Exercise objective:
The task calls for every entry to be printed word for word, without the images.

Materials provided:
# # # #

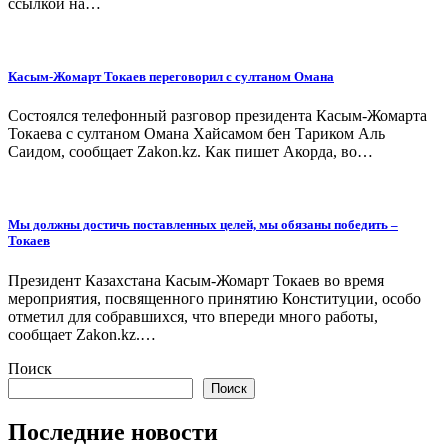
ссылкой на…
Касым-Жомарт Токаев переговорил с султаном Омана
Состоялся телефонный разговор президента Касым-Жомарта
Токаева с султаном Омана Хайсамом бен Тариком Аль
Саидом, сообщает Zakon.kz. Как пишет Акорда, во…
Мы должны достичь поставленных целей, мы обязаны победить –
Токаев
Президент Казахстана Касым-Жомарт Токаев во время
мероприятия, посвященного принятию Конституции, особо
отметил для собравшихся, что впереди много работы,
сообщает Zakon.kz.…
Поиск
Поиск
Последние новости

# # # #

Output below:
ссылкой на…
Касым-Жомарт Токаев переговорил с султаном Омана
Состоялся телефонный разговор президента Касым-Жомарта
Токаева с султаном Омана Хайсамом бен Тариком Аль
Саидом, сообщает Zakon.kz. Как пишет Акорда, во…
Мы должны достичь поставленных целей, мы обязаны победить –
Токаев
Президент Казахстана Касым-Жомарт Токаев во время
мероприятия, посвященного принятию Конституции, особо
отметил для собравшихся, что впереди много работы,
сообщает Zakon.kz.…
Поиск
Поиск
Последние новости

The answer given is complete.